If you have a good GPS unit, map, and navigation skills, there exists a way to connect the Green Lakes Trail to excellent off-trail camping and to reconnect at Camp Lake to rejoin the main loop. Follow the terrain carefully along the shelf extending north from the Green Lakes Trail once it begins to lose elevation on the far side of the pass. You will cross several creek beds, which may be dry depending on the time of year and rainfall. Once you come to a cliff, enjoy the views and then turn left to climb up toward Chamber Lakes. There are several permanent snowfields that make good water sources and clearings that make excellent camping. Drop down on the far side of the highest spur and make your way down to Camp Lake and take the trail back down to the Green Lakes Trail. Turn left at the intersection to make your way to Scott Pass and the Matthieu Lakes area.

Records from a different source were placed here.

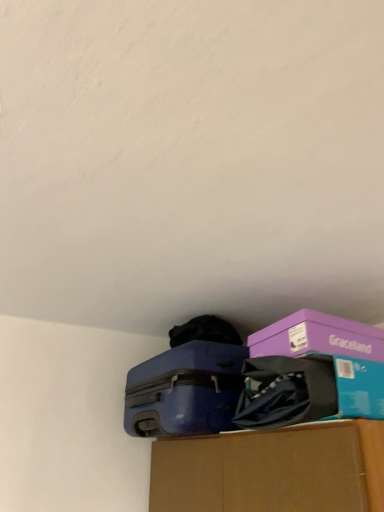 Question: Is matte purple storage box at center inside matte blue suitcase at center?

Choices:
 (A) yes
 (B) no

Answer: (B)

Question: Considering the relative positions of matte blue suitcase at center and matte purple storage box at center in the image provided, is matte blue suitcase at center to the right of matte purple storage box at center from the viewer's perspective?

Choices:
 (A) yes
 (B) no

Answer: (B)

Question: Is matte blue suitcase at center aimed at matte purple storage box at center?

Choices:
 (A) yes
 (B) no

Answer: (B)

Question: From the image's perspective, is matte blue suitcase at center below matte purple storage box at center?

Choices:
 (A) yes
 (B) no

Answer: (A)

Question: From a real-world perspective, is matte blue suitcase at center beneath matte purple storage box at center?

Choices:
 (A) yes
 (B) no

Answer: (B)

Question: Considering the positions of purple cardboard box at upper right and matte purple storage box at center in the image, is purple cardboard box at upper right wider or thinner than matte purple storage box at center?

Choices:
 (A) wide
 (B) thin

Answer: (B)

Question: Is purple cardboard box at upper right situated inside matte purple storage box at center or outside?

Choices:
 (A) inside
 (B) outside

Answer: (B)

Question: Considering the positions of purple cardboard box at upper right and matte purple storage box at center in the image, is purple cardboard box at upper right bigger or smaller than matte purple storage box at center?

Choices:
 (A) big
 (B) small

Answer: (B)

Question: In the image, is purple cardboard box at upper right on the left side or the right side of matte purple storage box at center?

Choices:
 (A) right
 (B) left

Answer: (B)

Question: From the image's perspective, is purple cardboard box at upper right above or below matte blue suitcase at center?

Choices:
 (A) above
 (B) below

Answer: (A)

Question: Considering the positions of purple cardboard box at upper right and matte blue suitcase at center in the image, is purple cardboard box at upper right bigger or smaller than matte blue suitcase at center?

Choices:
 (A) small
 (B) big

Answer: (A)

Question: In the image, is purple cardboard box at upper right on the left side or the right side of matte blue suitcase at center?

Choices:
 (A) left
 (B) right

Answer: (B)

Question: In terms of height, does purple cardboard box at upper right look taller or shorter compared to matte blue suitcase at center?

Choices:
 (A) short
 (B) tall

Answer: (A)

Question: In the image, is matte purple storage box at center positioned in front of or behind matte blue suitcase at center?

Choices:
 (A) behind
 (B) front

Answer: (B)

Question: In terms of height, does matte purple storage box at center look taller or shorter compared to matte blue suitcase at center?

Choices:
 (A) short
 (B) tall

Answer: (A) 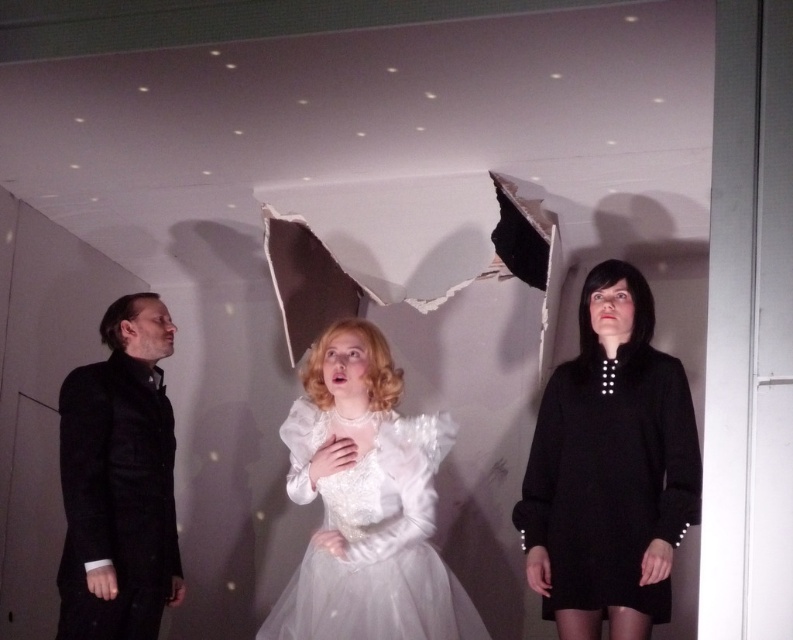 Question: Which object is the closest to the black matte dress at right?

Choices:
 (A) white tulle dress at center
 (B) black matte suit at left

Answer: (A)

Question: Which point appears farthest from the camera in this image?

Choices:
 (A) (638, 298)
 (B) (343, 602)

Answer: (A)

Question: Can you confirm if black matte suit at left is positioned to the left of white tulle dress at center?

Choices:
 (A) yes
 (B) no

Answer: (A)

Question: Which object appears closest to the camera in this image?

Choices:
 (A) black matte dress at right
 (B) black matte suit at left
 (C) white tulle dress at center

Answer: (A)

Question: Is black matte suit at left positioned behind white tulle dress at center?

Choices:
 (A) no
 (B) yes

Answer: (B)

Question: Does black matte suit at left have a greater width compared to white tulle dress at center?

Choices:
 (A) yes
 (B) no

Answer: (B) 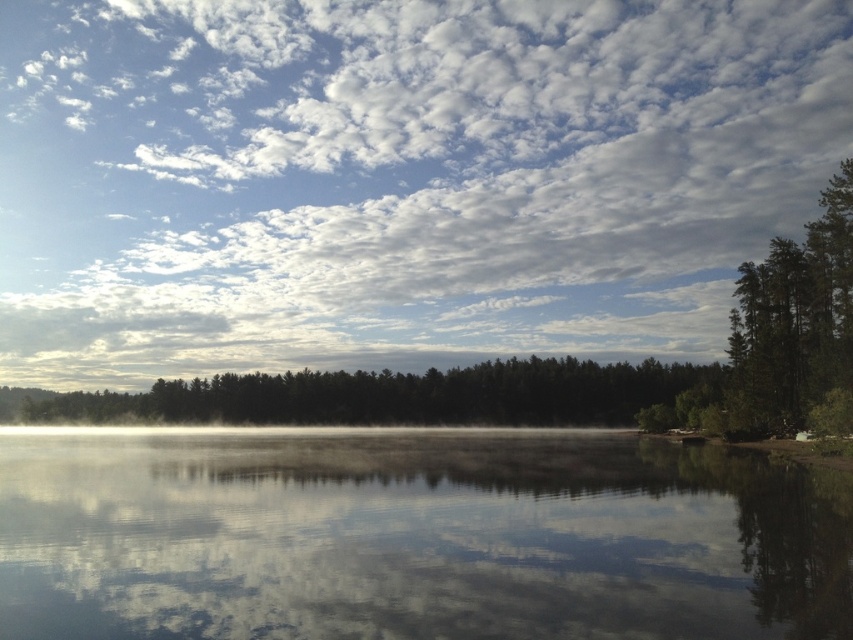 Question: Can you confirm if transparent water at center is positioned to the right of green matte forest at center?

Choices:
 (A) no
 (B) yes

Answer: (B)

Question: Can you confirm if white fluffy cloud at upper center is thinner than green matte forest at center?

Choices:
 (A) yes
 (B) no

Answer: (B)

Question: In this image, where is green matte forest at center located relative to green textured tree at right?

Choices:
 (A) below
 (B) above

Answer: (A)

Question: Which point is farther to the camera?

Choices:
 (A) (631, 314)
 (B) (788, 342)
 (C) (178, 563)

Answer: (A)

Question: Which is farther from the white fluffy cloud at upper center?

Choices:
 (A) transparent water at center
 (B) green textured tree at right
 (C) green matte forest at center

Answer: (B)

Question: Among these points, which one is farthest from the camera?

Choices:
 (A) (537, 484)
 (B) (167, 410)
 (C) (436, 64)

Answer: (C) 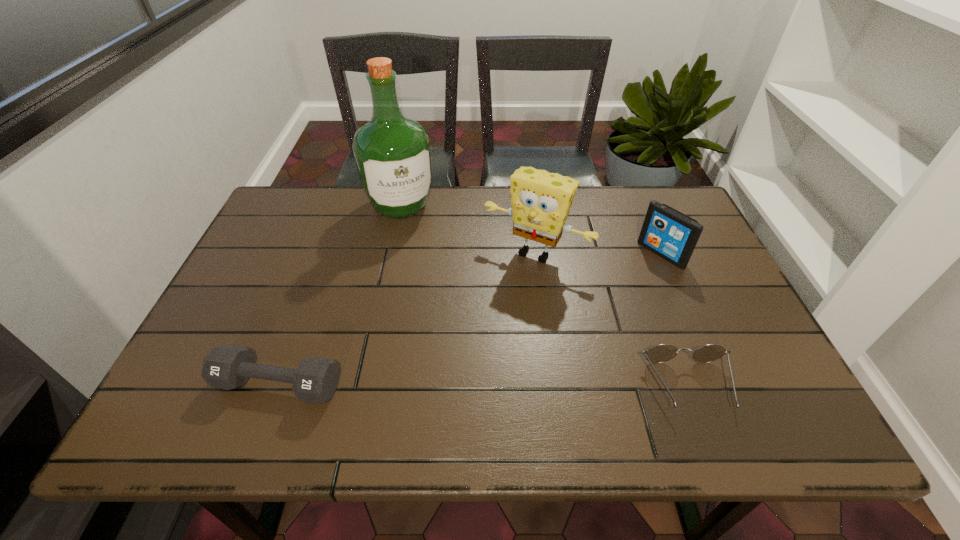 Find the location of a particular element. object present at the left edge is located at coordinates (315, 380).

The width and height of the screenshot is (960, 540). What are the coordinates of `spectacles located at the right edge` in the screenshot? It's located at point(660,353).

You are a GUI agent. You are given a task and a screenshot of the screen. Output one action in this format:
    pyautogui.click(x=<x>, y=<y>)
    Task: Click on the iPod that is at the right edge
    The height and width of the screenshot is (540, 960).
    Given the screenshot: What is the action you would take?
    pyautogui.click(x=672, y=235)

This screenshot has height=540, width=960. Identify the location of object located at the near left corner. (315, 380).

Identify the location of object situated at the near right corner. This screenshot has height=540, width=960. (660, 353).

The height and width of the screenshot is (540, 960). I want to click on free location at the far edge of the desktop, so click(x=495, y=218).

Locate an element on the screen. The height and width of the screenshot is (540, 960). free region at the left edge of the desktop is located at coordinates (237, 341).

Locate an element on the screen. The width and height of the screenshot is (960, 540). vacant space at the right edge of the desktop is located at coordinates (693, 334).

This screenshot has width=960, height=540. What are the coordinates of `free spot at the far left corner of the desktop` in the screenshot? It's located at (279, 212).

This screenshot has width=960, height=540. Find the location of `free space at the far right corner of the desktop`. free space at the far right corner of the desktop is located at coordinates (668, 187). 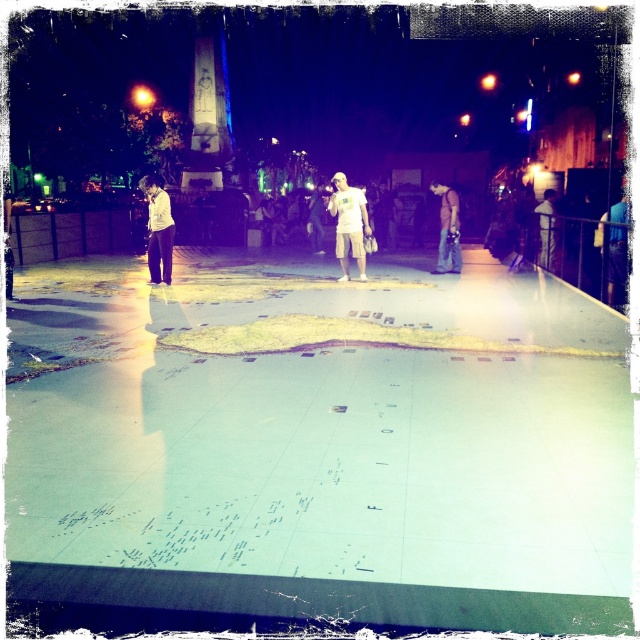 You are an event organizer at the interactive map exhibit. You notice two participants wearing a white matte shirt at center and a light brown leather jacket at center. Which participant is standing closer to the ground?

The white matte shirt at center is positioned under the light brown leather jacket at center, so the participant wearing the white matte shirt at center is standing closer to the ground.

You are a photographer positioned at the edge of the map installation. You want to take a photo of the denim jeans at center and light brown leather jacket at center such that both are clearly visible. Given that your camera has a fixed focal length, which object should you focus on first to ensure both are in focus?

The denim jeans at center is taller than light brown leather jacket at center. To ensure both are in focus, you should focus on the denim jeans at center because it is taller and thus farther away from the camera, allowing the depth of field to cover the closer light brown leather jacket at center. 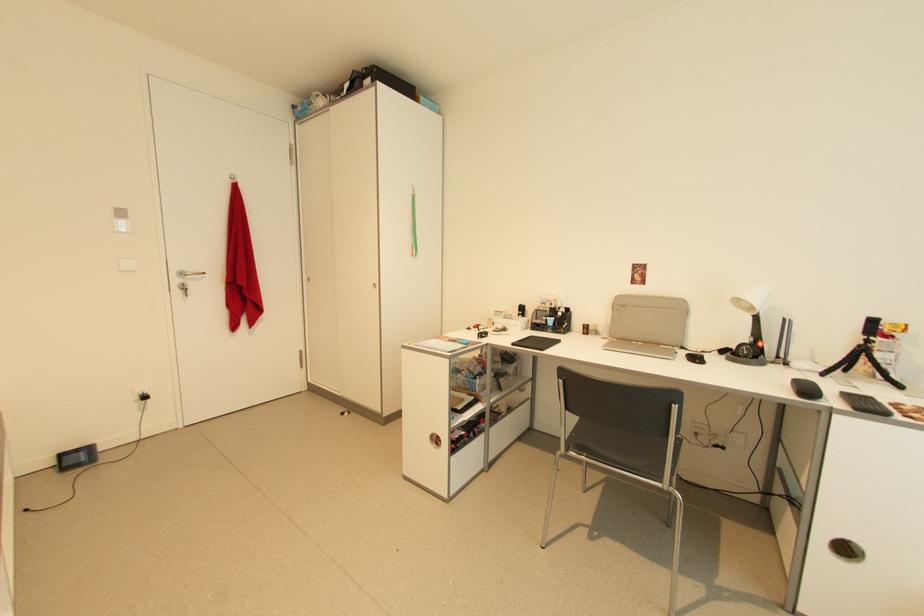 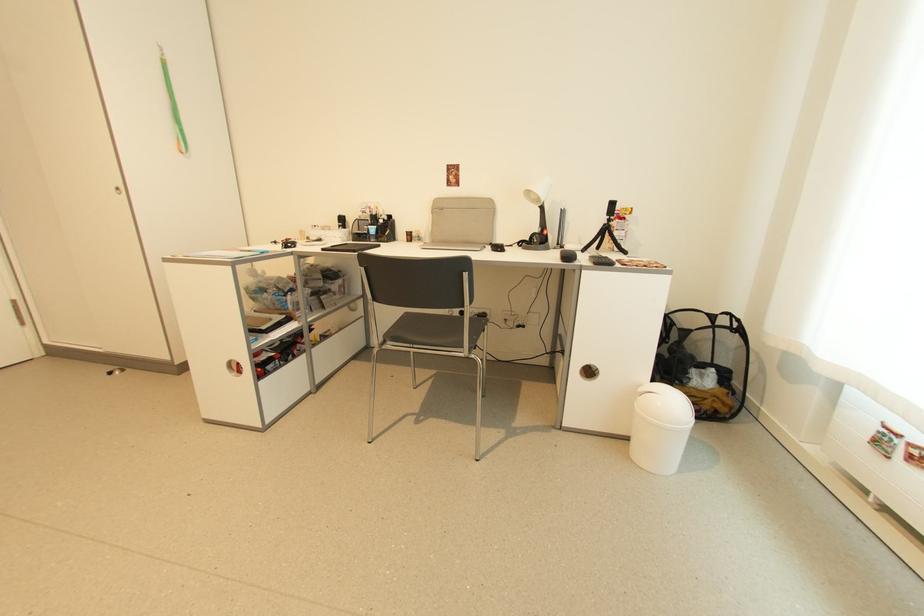 Find the pixel in the second image that matches the point at 752,342 in the first image.

(541, 232) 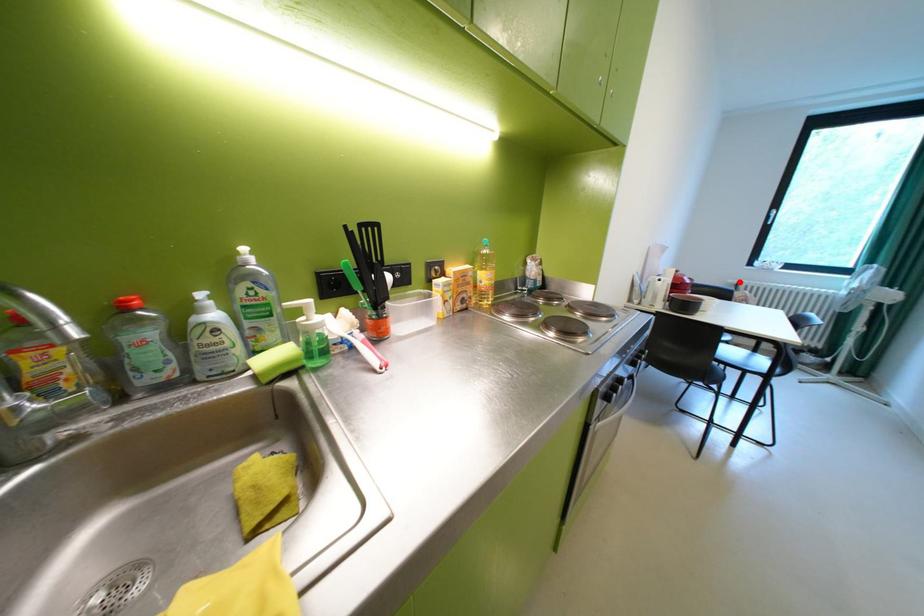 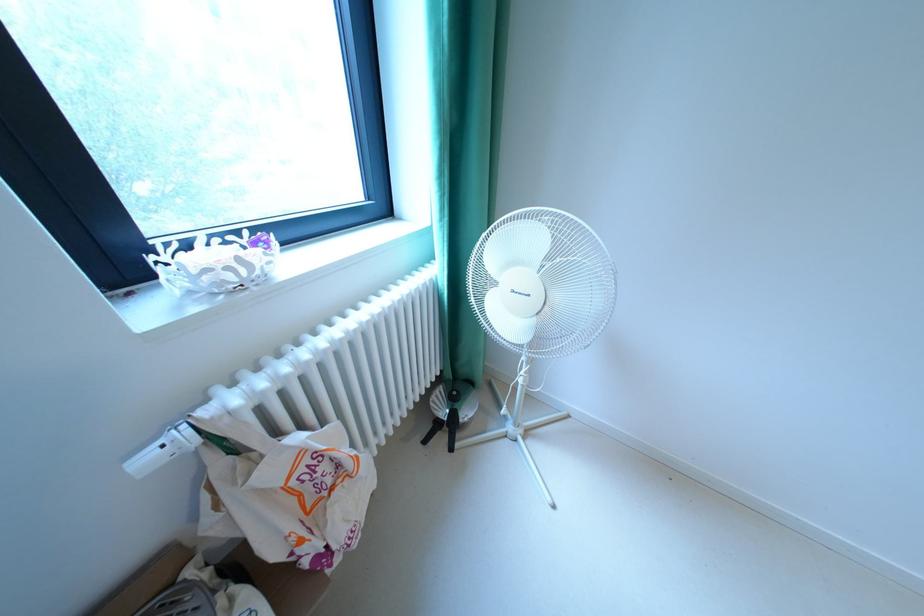 Find the pixel in the second image that matches the highlighted location in the first image.

(156, 460) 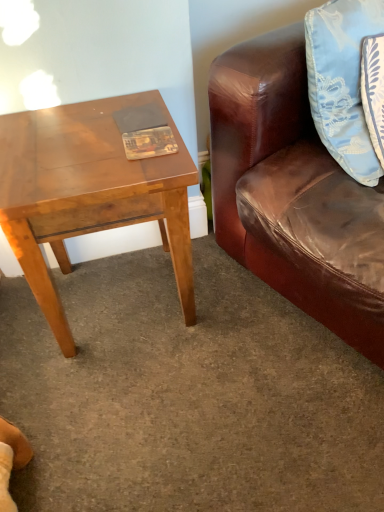 Locate an element on the screen. The height and width of the screenshot is (512, 384). space that is in front of matte plastic book at center is located at coordinates (144, 172). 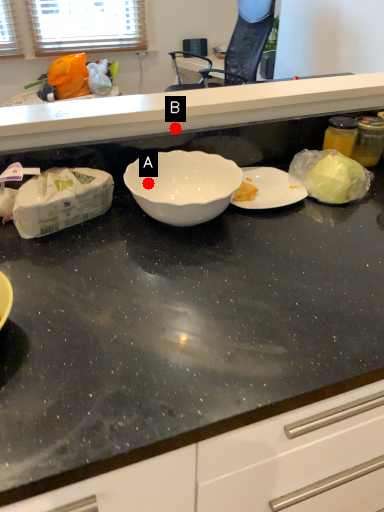 Question: Two points are circled on the image, labeled by A and B beside each circle. Which point appears farthest from the camera in this image?

Choices:
 (A) A is further
 (B) B is further

Answer: (B) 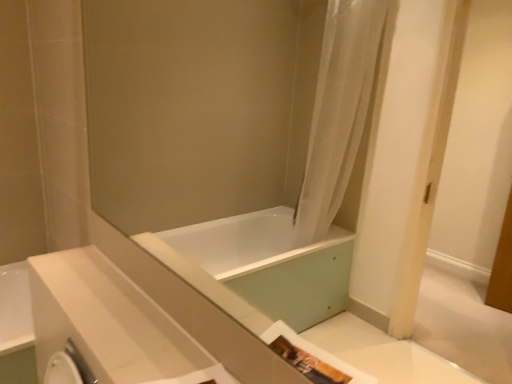 Find the location of a particular element. The width and height of the screenshot is (512, 384). white glossy drawer at lower left is located at coordinates (111, 323).

What do you see at coordinates (111, 323) in the screenshot?
I see `white glossy drawer at lower left` at bounding box center [111, 323].

The width and height of the screenshot is (512, 384). I want to click on white glossy drawer at lower left, so click(x=111, y=323). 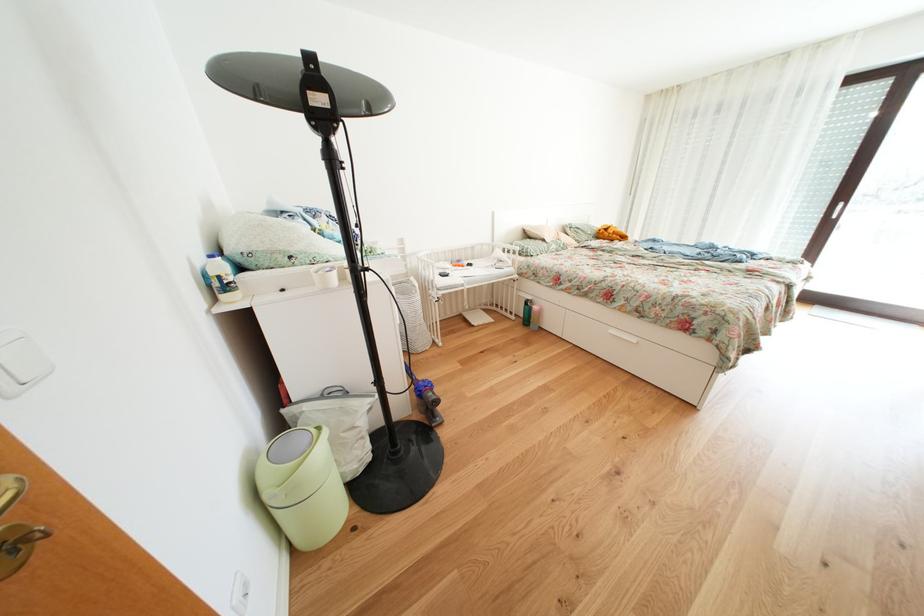 Where is `brass door handle`? This screenshot has width=924, height=616. brass door handle is located at coordinates (128, 467).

This is where the trail turns back south along the Pacific Crest Trail and through dramatic volcanic lava beds. Soak in the diverse colors of the snow, sky, and red volcanic rock as you pass by North, Middle, and then toward South Sister. If you have the energy, Collier Cone makes a great viewpoint, but there are better to come in case your legs try to argue with you. Take care when passing through the Obsidian Zone, where permits for passing through are required for any of the trails except the Pacific Crest Trail.

Continue on the PCT until you reach the Le Conte Crater Trail to your left, and make sure you are full on water before taking the turn because there will be few water sources until the lake halfway up summit of South Sister the following morning. There are many fields to choose from for camping if you are trying to summit South Sister the next day; otherwise you will soon reach the four-way intersection on the first day.

If you do attempt to summit, make sure you leave as early as possible to beat the crowds coming up from Devils Lake and to catch the sunrise from the mountain itself. With good weather, the view from South Sister north will be something you’ll never forget, with a string of mountains before you including Middle Sister, North Sister, Three Fingered Jack, Mount Jefferson, Mount Washington, and on a very clear day you might be lucky enough to see Mount Hood.

Make your way safely back down the volcanic rock toward the trailhead, where hordes of people will surely be passing you on their way up. Great views of the lava fields from above, Mount Bachelor, and Broken Top will keep you entertained most of the way down until you enter the dense forest below the intersection. Follow it back to your car and get a well deserved meal in Bend before you head home.

Logistics + Planning

Preferable season(s)

Summer
Fall

Congestion

Low

Parking Pass

Sometimes

Pros

Great views. Volcanic terrain. Wilderness experience.

Cons

Large burn area on the east side.

Trailhead Elevation

5,479.00 ft (1,670.00 m)

Net Elevation Gain

4,900.00 ft (1,493.52 m)

Features

Backcountry camping
Waterfalls
Bird watching
Wildlife
Big Game Watching
Big vistas
Old-growth forest
Wildflowers
Geologically significant

Typically multi-day

No

Location

Field Guide

Comments

I did the PCT section in 2016 in July, MOSQUITOES! please be ready for them if you have no choice but to do it in July. Other than that, this place is GORGEOUS for backpacking.
04/01/2018
Anyone done this loop in mid to late May? Will snow be an issue, or is the trail at a low elevation?
I've heard this is a beautiful trail. Can't wait to try it!